> Assignment: For this exercise, return only the lines in the records below from the one holding "How Many People Watch The Nfl" through the one holding "Let us help decide on", including both, exactly as they appear and without pictures.

(Stored entries)
════════

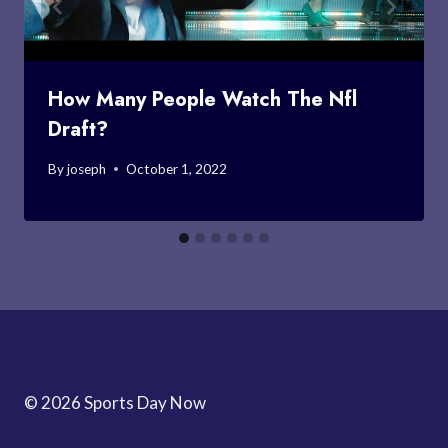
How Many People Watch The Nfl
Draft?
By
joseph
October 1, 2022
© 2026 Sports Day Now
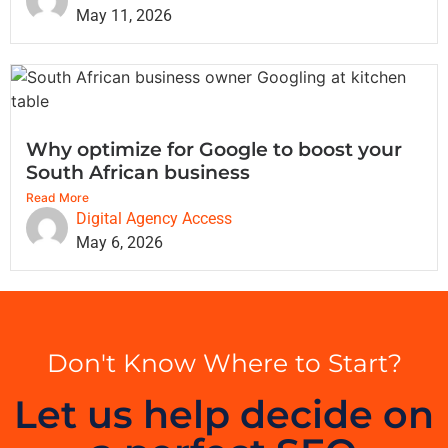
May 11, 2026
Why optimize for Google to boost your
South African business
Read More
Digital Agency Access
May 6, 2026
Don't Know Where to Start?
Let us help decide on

════════

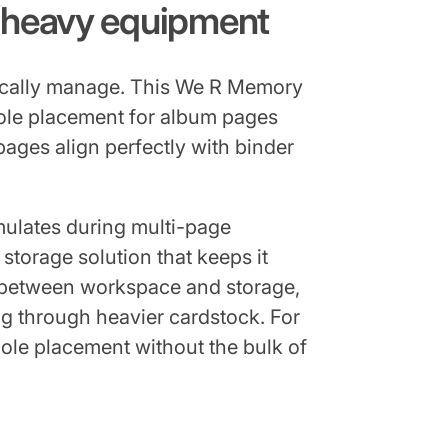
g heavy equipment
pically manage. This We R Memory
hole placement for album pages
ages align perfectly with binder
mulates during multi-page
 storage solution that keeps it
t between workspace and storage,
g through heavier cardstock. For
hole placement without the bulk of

════════

> Result:
How Many People Watch The Nfl
Draft?
By
joseph
October 1, 2022
© 2026 Sports Day Now
May 11, 2026
Why optimize for Google to boost your
South African business
Read More
Digital Agency Access
May 6, 2026
Don't Know Where to Start?
Let us help decide on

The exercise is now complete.